End of Kandir Law would cause R$47.8 bi loss to agribusiness

Posted by Marina
The agricultural sector must be removed from PEC 42, which proposes the end of the Kandir Law, under penalty of enormous economic setback for the country. Since 1996, this legislation exempts from ICMS exports of Brazilian agricultural products.

The assessment is from the Brazilian Rural Society (SRB), in response to the determination of the Minister of Economy, Paulo Guedes, and some senators to end the measure through the Proposed Amendment to the Constitution. Created in 1996, the Kandir Law exempts from excise duty on primary goods and semi-finished goods intended for export. If PEC sacrifices agribusiness, the tax will be imposed on foreign sales of corn, soybeans, coffee and animal protein, making these and other products less competitive in the international market.

PEC 42, whose rapporteur is Venetian Senator Vital do Rêgo (PSB-PB), is on the Senate agenda to be voted on this week. For the SRB, the financial problems of states will only be aggravated if senators decide to end the Kandir Law: "Farmers will be penalized for the administrative inefficiency of some federated entities," says the president of the entity, Marcelo Vieira. entity, the surcharge will affect all chains, including purchasing companies, agribusiness, exporters and the population that consumes these products. "The increase in taxation is contrary to what the Federal Government has been proposing for the sector," says Vieira.

According to a survey by the Brazilian Cooperative Organization (OCB), the end of the Kandir Law would have a negative impact of $ 47.8 billion in revenues for Brazilian agribusiness. This means an 8.1% loss in the so-called Gross Production Value (GVP) compared to the numbers achieved by the sector in 2018. The OCB study also shows the evolution of some crops compared to the years preceding the Law. Soybean exports, for example, grew by 654%, while corn exports rose by 3,776%.

For SRB, the debate over the end of the Kandir Act is first and foremost a well-structured tax reform. According to the entity, the current tax system is inefficient, outdated and out of step with the development of agribusiness. In this situation, ending exemption policies only sacrifices the sector, which accounts for 48% of our exports.

The SRB announces that it will strengthen its articulations in Congress in defense of the Kandir Law, dialoguing and claiming the support of senators to save agribusiness in PEC. In a moment of economic recovery, fiscal responsibility and balance of public accounts, it is unthinkable to transfer the burden of a financial crisis to the sector that contributes so much to the economy of the country.

For Ocesp, End of Kandir Law is Shooting

For the president of the São Paulo State Cooperative Organization (Ocesp), Edivaldo Del Grande, the end of the Kandir Law would have negative impacts on the country. “We are world champions of food production and supply thanks in large part to the Kandir Law. It has given us more competitiveness to export to countries that embed very high subsidies to keep their farmers in the field and still impose unfair barriers on our products, ”says Del Grande.

For the leader, ending the Kandir Law means exporting taxes, reducing competitiveness and hindering access to overseas markets. “We already have a very serious logistics problem, which makes the cost of exports very expensive. The end of the Kandir Law would be another major impediment. We are going to lose markets out there that take decades to conquer, ”warns Del Grande.
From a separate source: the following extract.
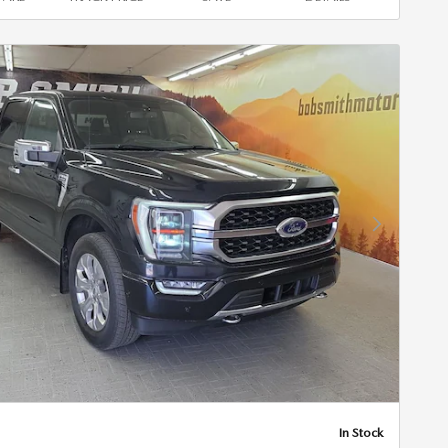
Next Photo
In Stock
The representative of the cooperatives criticizes a trend of increasing taxes to the sector that has been the engine of the economy. “Agribusiness has been holding the trade balance surplus for a long time. When we export, we bring foreign exchange that warms the domestic economy, increasing the number of jobs and considerably improving the collection for governments ”, emphasizes Del Grande, adding that with the Kandir Law, the collection does not exist at the exit but is surpassed by the entry of currencies that drive the economy.